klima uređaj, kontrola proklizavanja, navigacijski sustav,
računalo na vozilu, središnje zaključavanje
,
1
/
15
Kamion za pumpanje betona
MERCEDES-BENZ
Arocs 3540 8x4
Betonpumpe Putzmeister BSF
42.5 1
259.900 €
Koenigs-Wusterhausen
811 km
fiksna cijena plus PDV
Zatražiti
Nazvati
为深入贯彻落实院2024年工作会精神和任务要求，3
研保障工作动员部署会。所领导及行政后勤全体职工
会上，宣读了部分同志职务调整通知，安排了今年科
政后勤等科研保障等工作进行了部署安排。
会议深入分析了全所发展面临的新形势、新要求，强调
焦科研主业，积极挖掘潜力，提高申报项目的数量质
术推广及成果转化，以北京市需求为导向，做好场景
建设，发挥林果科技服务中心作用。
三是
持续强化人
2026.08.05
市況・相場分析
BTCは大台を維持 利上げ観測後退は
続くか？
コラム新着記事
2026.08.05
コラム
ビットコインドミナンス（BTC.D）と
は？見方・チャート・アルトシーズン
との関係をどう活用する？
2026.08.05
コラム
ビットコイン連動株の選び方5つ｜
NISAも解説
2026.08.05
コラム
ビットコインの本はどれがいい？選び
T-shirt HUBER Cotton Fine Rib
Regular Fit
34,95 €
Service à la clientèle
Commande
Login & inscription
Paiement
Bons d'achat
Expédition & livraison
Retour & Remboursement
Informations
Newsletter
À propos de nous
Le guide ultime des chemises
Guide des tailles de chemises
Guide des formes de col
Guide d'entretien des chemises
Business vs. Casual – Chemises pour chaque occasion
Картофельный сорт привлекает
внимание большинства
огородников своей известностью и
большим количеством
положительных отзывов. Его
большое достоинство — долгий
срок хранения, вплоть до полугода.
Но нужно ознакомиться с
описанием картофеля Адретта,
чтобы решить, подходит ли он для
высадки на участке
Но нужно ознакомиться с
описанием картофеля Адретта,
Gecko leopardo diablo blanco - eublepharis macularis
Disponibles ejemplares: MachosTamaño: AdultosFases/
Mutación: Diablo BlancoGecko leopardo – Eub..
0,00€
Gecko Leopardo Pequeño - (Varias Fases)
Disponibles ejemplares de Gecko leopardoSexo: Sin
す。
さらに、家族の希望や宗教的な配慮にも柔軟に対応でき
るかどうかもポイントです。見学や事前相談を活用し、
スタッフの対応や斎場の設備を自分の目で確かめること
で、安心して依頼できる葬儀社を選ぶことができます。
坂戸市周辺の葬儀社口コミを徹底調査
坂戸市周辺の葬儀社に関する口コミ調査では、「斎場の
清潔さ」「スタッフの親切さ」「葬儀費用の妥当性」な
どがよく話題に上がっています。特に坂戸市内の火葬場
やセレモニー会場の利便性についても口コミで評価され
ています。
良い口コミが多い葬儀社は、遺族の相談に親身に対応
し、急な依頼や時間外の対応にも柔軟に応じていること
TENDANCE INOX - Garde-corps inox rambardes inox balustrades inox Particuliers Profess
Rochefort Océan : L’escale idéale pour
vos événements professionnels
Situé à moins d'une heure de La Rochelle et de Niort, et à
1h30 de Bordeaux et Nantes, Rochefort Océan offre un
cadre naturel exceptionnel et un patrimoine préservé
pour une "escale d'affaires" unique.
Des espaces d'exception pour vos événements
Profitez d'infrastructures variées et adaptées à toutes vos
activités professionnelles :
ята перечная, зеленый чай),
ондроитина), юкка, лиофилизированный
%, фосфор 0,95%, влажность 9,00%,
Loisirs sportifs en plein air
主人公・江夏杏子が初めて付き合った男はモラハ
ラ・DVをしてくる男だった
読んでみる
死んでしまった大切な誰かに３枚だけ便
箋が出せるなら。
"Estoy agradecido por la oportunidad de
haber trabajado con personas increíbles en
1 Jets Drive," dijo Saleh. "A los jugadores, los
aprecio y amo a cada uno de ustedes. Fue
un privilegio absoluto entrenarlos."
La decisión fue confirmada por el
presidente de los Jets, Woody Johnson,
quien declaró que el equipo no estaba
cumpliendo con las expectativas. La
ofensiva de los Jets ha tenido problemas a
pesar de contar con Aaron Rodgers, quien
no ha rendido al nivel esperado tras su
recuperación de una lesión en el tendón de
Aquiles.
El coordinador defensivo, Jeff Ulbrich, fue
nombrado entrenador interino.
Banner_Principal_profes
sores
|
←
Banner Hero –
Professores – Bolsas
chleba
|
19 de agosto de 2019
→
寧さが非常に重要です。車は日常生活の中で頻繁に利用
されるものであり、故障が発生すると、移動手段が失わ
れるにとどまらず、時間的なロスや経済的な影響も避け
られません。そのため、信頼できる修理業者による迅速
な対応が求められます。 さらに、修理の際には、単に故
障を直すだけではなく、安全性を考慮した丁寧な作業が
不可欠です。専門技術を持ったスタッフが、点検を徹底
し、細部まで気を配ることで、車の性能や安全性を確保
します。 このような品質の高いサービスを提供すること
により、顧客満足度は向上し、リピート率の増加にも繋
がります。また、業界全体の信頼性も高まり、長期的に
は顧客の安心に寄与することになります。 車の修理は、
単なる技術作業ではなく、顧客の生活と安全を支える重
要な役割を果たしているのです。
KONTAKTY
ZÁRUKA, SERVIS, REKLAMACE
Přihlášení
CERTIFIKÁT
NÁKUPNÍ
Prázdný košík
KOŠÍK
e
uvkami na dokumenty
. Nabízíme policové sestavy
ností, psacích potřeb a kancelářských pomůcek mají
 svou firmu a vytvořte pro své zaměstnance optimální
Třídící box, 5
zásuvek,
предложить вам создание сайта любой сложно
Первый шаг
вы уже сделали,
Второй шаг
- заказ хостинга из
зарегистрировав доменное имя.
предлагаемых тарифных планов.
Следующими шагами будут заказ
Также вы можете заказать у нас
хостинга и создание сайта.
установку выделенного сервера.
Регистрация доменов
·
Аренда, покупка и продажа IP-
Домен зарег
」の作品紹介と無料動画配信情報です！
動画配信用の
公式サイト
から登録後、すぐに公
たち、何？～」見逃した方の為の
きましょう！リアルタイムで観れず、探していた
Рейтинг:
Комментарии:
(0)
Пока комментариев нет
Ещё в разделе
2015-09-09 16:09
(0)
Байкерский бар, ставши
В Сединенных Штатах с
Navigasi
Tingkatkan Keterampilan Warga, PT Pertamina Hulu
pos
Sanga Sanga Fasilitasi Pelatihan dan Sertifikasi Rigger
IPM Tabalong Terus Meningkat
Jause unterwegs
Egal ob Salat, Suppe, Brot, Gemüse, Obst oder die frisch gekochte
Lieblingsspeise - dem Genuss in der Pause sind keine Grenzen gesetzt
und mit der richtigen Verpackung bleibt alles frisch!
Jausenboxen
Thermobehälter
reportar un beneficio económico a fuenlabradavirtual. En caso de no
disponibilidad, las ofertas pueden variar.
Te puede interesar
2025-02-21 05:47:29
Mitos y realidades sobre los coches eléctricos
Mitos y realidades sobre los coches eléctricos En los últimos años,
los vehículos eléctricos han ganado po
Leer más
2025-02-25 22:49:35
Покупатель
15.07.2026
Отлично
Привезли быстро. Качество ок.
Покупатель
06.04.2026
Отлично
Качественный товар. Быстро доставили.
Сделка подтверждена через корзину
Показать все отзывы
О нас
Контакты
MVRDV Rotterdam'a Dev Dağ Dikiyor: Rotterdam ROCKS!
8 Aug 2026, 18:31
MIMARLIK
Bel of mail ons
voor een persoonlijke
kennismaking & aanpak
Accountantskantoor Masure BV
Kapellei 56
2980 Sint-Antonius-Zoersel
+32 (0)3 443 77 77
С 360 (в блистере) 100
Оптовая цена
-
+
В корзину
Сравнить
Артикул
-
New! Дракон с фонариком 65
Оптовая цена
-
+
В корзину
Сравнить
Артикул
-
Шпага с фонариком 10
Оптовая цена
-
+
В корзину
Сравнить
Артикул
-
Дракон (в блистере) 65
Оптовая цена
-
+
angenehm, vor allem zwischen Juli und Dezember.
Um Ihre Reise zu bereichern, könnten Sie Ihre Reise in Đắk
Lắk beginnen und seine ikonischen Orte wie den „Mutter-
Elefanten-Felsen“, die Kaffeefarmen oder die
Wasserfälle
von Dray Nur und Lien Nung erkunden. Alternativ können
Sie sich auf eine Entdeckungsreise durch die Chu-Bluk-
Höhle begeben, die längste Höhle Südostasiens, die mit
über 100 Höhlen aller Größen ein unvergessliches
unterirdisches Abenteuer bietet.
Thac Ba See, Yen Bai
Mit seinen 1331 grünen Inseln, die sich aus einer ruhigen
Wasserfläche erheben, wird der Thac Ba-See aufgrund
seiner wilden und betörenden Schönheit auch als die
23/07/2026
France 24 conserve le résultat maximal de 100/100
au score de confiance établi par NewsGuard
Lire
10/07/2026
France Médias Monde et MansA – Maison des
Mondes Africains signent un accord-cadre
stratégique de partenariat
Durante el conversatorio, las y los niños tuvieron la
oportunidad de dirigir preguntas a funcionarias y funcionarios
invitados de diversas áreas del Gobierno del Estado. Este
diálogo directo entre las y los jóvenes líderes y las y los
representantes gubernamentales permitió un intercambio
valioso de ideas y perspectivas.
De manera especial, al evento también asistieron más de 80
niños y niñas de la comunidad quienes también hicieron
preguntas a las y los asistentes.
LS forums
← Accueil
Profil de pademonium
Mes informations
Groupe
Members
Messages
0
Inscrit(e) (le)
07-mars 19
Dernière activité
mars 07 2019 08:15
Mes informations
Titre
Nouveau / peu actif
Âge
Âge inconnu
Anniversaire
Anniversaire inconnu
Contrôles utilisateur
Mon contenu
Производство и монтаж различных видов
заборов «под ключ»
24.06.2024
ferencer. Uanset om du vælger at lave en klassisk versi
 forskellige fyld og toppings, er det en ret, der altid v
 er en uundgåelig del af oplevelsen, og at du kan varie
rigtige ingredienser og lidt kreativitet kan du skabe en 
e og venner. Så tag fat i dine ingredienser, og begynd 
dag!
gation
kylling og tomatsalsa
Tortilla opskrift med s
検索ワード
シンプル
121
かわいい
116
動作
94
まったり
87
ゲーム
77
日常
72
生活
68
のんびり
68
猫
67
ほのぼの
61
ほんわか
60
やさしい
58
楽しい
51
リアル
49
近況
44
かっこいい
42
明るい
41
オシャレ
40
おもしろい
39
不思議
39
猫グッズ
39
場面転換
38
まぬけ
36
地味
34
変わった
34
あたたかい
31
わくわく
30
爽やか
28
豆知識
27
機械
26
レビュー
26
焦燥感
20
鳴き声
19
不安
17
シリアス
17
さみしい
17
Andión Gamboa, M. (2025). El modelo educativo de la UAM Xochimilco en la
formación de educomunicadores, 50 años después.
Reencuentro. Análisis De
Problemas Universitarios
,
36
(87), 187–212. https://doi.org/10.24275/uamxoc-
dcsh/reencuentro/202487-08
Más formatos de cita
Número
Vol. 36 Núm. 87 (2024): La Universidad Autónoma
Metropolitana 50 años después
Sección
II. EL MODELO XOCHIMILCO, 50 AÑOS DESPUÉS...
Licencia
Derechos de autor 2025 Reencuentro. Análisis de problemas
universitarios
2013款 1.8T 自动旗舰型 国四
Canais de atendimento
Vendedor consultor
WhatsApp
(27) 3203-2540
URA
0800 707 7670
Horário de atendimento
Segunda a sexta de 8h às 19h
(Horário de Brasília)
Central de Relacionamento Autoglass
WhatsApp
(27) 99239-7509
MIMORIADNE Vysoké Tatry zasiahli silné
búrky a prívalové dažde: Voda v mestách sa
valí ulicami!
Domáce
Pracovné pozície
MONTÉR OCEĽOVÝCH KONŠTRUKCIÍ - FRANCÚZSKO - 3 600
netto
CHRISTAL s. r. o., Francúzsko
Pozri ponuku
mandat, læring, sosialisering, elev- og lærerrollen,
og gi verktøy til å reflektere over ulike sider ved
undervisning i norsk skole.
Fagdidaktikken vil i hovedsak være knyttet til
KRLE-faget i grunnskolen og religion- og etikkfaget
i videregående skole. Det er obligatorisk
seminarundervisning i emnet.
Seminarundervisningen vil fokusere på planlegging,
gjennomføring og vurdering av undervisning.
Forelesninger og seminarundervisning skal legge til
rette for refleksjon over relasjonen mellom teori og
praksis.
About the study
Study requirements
.....
=== Work order ===
Please give back exactly the lines of this listing beginning at the line with "Jausenboxen" and ending with the line with "von Dray Nur", both included, and nothing else.

=== Output of the task ===
Jausenboxen
Thermobehälter
reportar un beneficio económico a fuenlabradavirtual. En caso de no
disponibilidad, las ofertas pueden variar.
Te puede interesar
2025-02-21 05:47:29
Mitos y realidades sobre los coches eléctricos
Mitos y realidades sobre los coches eléctricos En los últimos años,
los vehículos eléctricos han ganado po
Leer más
2025-02-25 22:49:35
Покупатель
15.07.2026
Отлично
Привезли быстро. Качество ок.
Покупатель
06.04.2026
Отлично
Качественный товар. Быстро доставили.
Сделка подтверждена через корзину
Показать все отзывы
О нас
Контакты
MVRDV Rotterdam'a Dev Dağ Dikiyor: Rotterdam ROCKS!
8 Aug 2026, 18:31
MIMARLIK
Bel of mail ons
voor een persoonlijke
kennismaking & aanpak
Accountantskantoor Masure BV
Kapellei 56
2980 Sint-Antonius-Zoersel
+32 (0)3 443 77 77
С 360 (в блистере) 100
Оптовая цена
-
+
В корзину
Сравнить
Артикул
-
New! Дракон с фонариком 65
Оптовая цена
-
+
В корзину
Сравнить
Артикул
-
Шпага с фонариком 10
Оптовая цена
-
+
В корзину
Сравнить
Артикул
-
Дракон (в блистере) 65
Оптовая цена
-
+
angenehm, vor allem zwischen Juli und Dezember.
Um Ihre Reise zu bereichern, könnten Sie Ihre Reise in Đắk
Lắk beginnen und seine ikonischen Orte wie den „Mutter-
Elefanten-Felsen“, die Kaffeefarmen oder die
Wasserfälle
von Dray Nur und Lien Nung erkunden. Alternativ können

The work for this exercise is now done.